Sample Poems by Marion Cohen
Freda's eyes don't see quality. Some people are color blind, Freda's
texture blind. To her birds are birds, flowers flowers, red red. Cezanne's
apples to Freda are not more subtle than those apples you get in those
so-called art stores in train stations. In her living room is a painting
on black velvet, right next to a still life with bad composition. In her
vestibule, peeking out from behind an umbrella stand, a cement likeness of
a woman, painted almost-gold.

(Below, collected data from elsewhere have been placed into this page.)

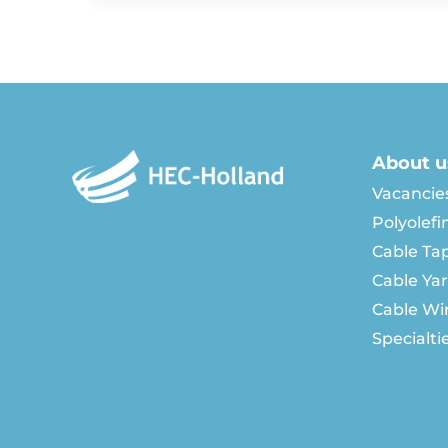
About u
Vacancie
Polyolefi
Cable Ta
Cable Ya
Cable Wi
Specialti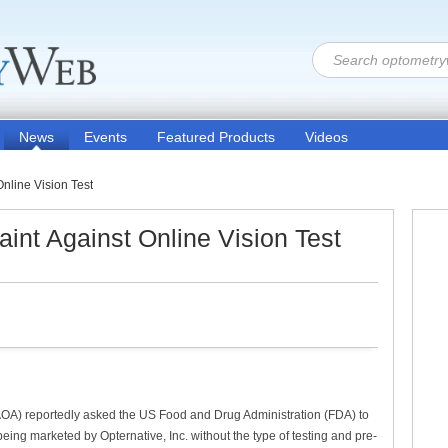
News
Events
Featured Products
Videos
nline Vision Test
nt Against Online Vision Test
AOA) reportedly asked the US Food and Drug Administration (FDA) to
 being marketed by Opternative, Inc. without the type of testing and pre-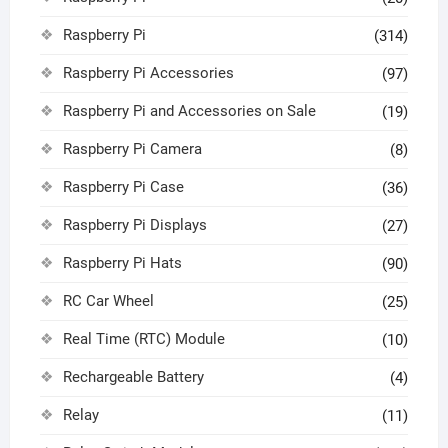
Raspberry Pi
(314)
Raspberry Pi Accessories
(97)
Raspberry Pi and Accessories on Sale
(19)
Raspberry Pi Camera
(8)
Raspberry Pi Case
(36)
Raspberry Pi Displays
(27)
Raspberry Pi Hats
(90)
RC Car Wheel
(25)
Real Time (RTC) Module
(10)
Rechargeable Battery
(4)
Relay
(11)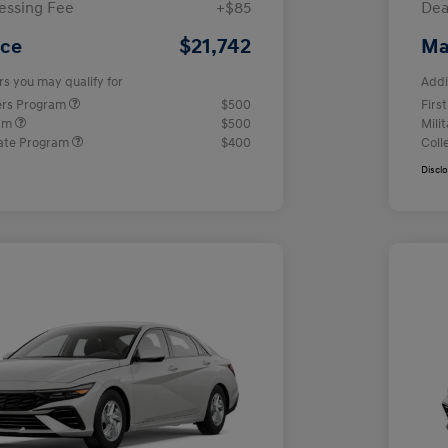
essing Fee
+$85
Dea
$21,742
ice
Ma
rs you may qualify for
Addi
ers Program
$500
Firs
ram
$500
Mili
ate Program
$400
Coll
Discl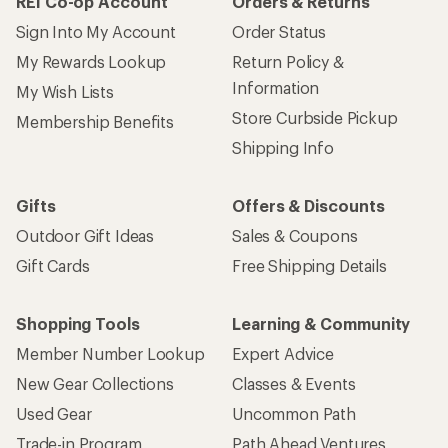
REI Co-op Account
Orders & Returns
Sign Into My Account
Order Status
My Rewards Lookup
Return Policy &
Information
My Wish Lists
Store Curbside Pickup
Membership Benefits
Shipping Info
Gifts
Offers & Discounts
Outdoor Gift Ideas
Sales & Coupons
Gift Cards
Free Shipping Details
Shopping Tools
Learning & Community
Member Number Lookup
Expert Advice
New Gear Collections
Classes & Events
Used Gear
Uncommon Path
Trade-in Program
Path Ahead Ventures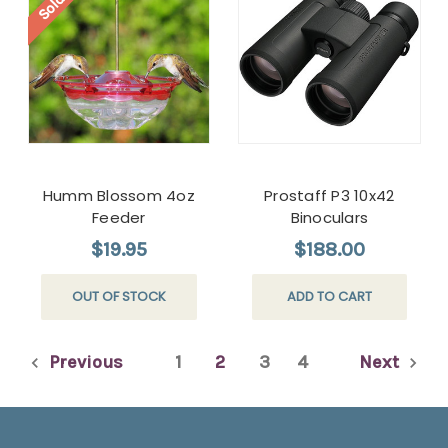
Humm Blossom 4oz
Prostaff P3 10x42
Feeder
Binoculars
$19.95
$188.00
OUT OF STOCK
ADD TO CART
Previous
1
2
3
4
Next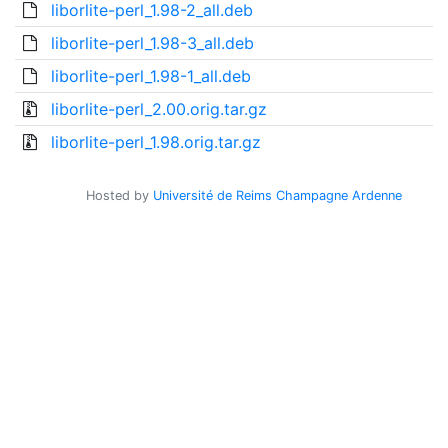
liborlite-perl_1.98-2_all.deb
liborlite-perl_1.98-3_all.deb
liborlite-perl_1.98-1_all.deb
liborlite-perl_2.00.orig.tar.gz
liborlite-perl_1.98.orig.tar.gz
Hosted by
Université de Reims Champagne Ardenne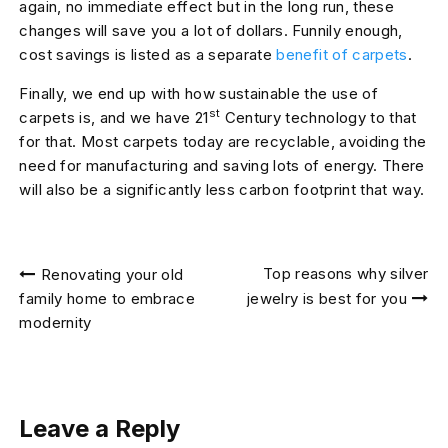
again, no immediate effect but in the long run, these
changes will save you a lot of dollars. Funnily enough,
cost savings is listed as a separate
benefit of carpets
.
Finally, we end up with how sustainable the use of
st
carpets is, and we have 21
Century technology to that
for that. Most carpets today are recyclable, avoiding the
need for manufacturing and saving lots of energy. There
will also be a significantly less carbon footprint that way.
Post
Top reasons why silver
Renovating your old
navigation
family home to embrace
jewelry is best for you
modernity
Leave a Reply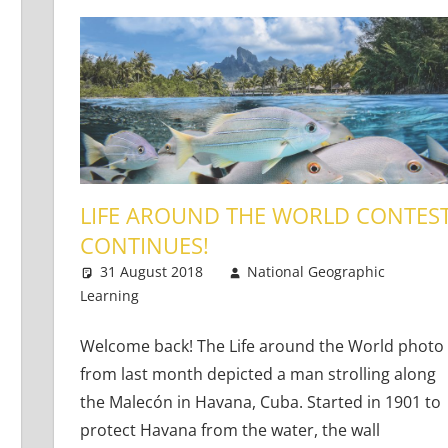
LIFE AROUND THE WORLD CONTES
CONTINUES!
31 August 2018
National Geographic
Learners
Learning
Teaching Adults
8 comments
,
Teaching Teens
,
Young
Welcome back! The Life around the World photo
from last month depicted a man strolling along
the Malecón in Havana, Cuba. Started in 1901 to
protect Havana from the water, the wall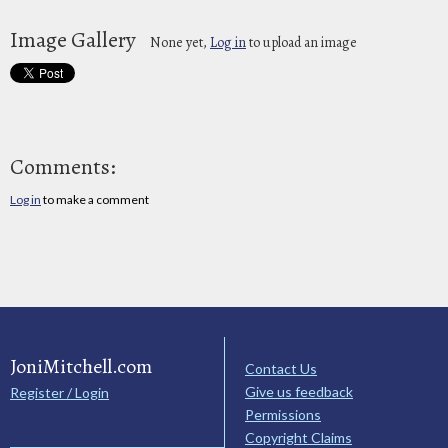
Image Gallery
None yet,
Log in
to upload an image
Comments:
Log in
to make a comment
JoniMitchell.com
Contact Us
Give us feedback
Register / Login
Permissions
Copyright Claims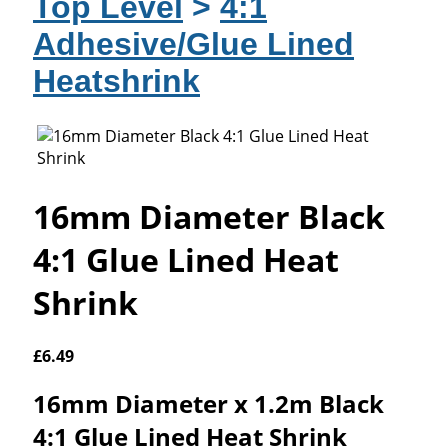
Top Level
>
4:1
Adhesive/Glue Lined
Heatshrink
16mm Diameter Black
4:1 Glue Lined Heat
Shrink
£
6.49
16mm Diameter x 1.2m Black
4:1 Glue Lined Heat Shrink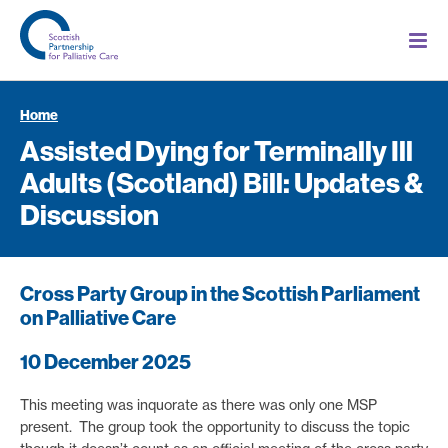
Home
Assisted Dying for Terminally Ill
Adults (Scotland) Bill: Updates &
Discussion
Cross Party Group in the Scottish Parliament
on Palliative Care
10 December 2025
This meeting was inquorate as there was only one MSP
present. The group took the opportunity to discuss the topic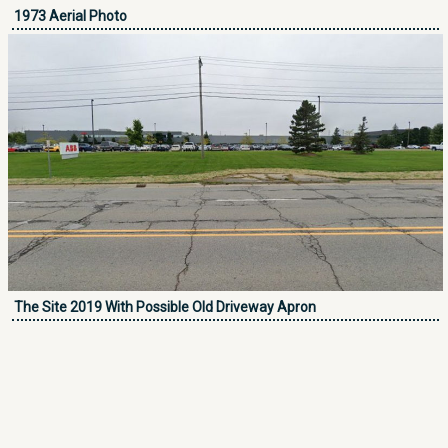
1973 Aerial Photo
The Site 2019 With Possible Old Driveway Apron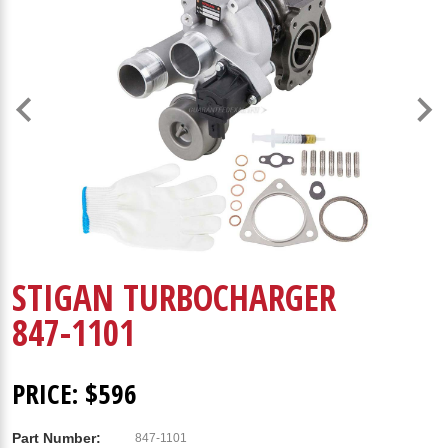
STIGAN TURBOCHARGER
847-1101
PRICE: $596
Part Number:
847-1101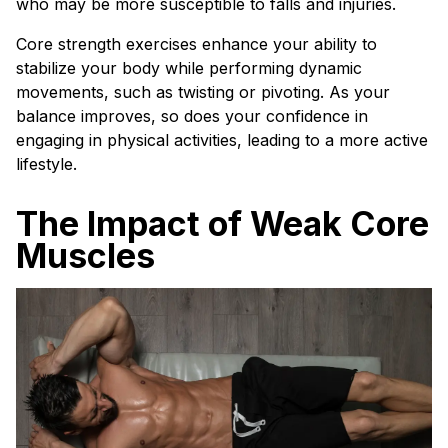
who may be more susceptible to falls and injuries.
Core strength exercises enhance your ability to
stabilize your body while performing dynamic
movements, such as twisting or pivoting. As your
balance improves, so does your confidence in
engaging in physical activities, leading to a more active
lifestyle.
The Impact of Weak Core
Muscles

To Freda a woman is a woman, a dancer is a
dancer. There's that eight-inch statue in the guest-room, leaning against
a seven-inch statue of a dog. Covering an unused door is a Paris scene,
non-Seurat. That door is vertical, the scene is horizontal and wider than
the door. On the floor is an unusual corner, crepe paper daisies in faded
red. Freda's toilet seat is padded plastic, painted by her with royal-blue
buttercups. And that Dollar Store photo frame, without a photo, she bought
it for the 'way too rough, 'way too thick relief of some unrecognizable
animals. "I just like it," she says. "I don't know why." To Freda animals
are animals, angels angels, lovers lovers, and vases vases. She just likes
them, she doesn't know why.
I am not willing to let
anything else remind me
that I am one of many
and that there are too many.
I am not willing to listen
to the music of the spheres.
I am able to listen only
to the humming of the lines.
Nothing else can make me say it.
Nothing else can make me do it.
Nothing else can lead me gently
into that good night.
An n of One
Falling in love is a physical process
like pregnancy, like post-partum.
It stays precious and private
for a very long time.
So I eat chocolates in bed
stare into the mirror
place my hands on my face
take baths instead of showers.
This is a vital time
a rite of passage
to observe, to take note
to honor and obey.
This is the age I want to be always, free rides everywhere, six-dollar
movies, book just released, book forthcoming, book in progress, brand new
marriage, nice new marriage, and still running into people who didn't
know. And lots of firsts, first summer teaching, first course-developing,
first math-collaborating, and no lasts, not yet.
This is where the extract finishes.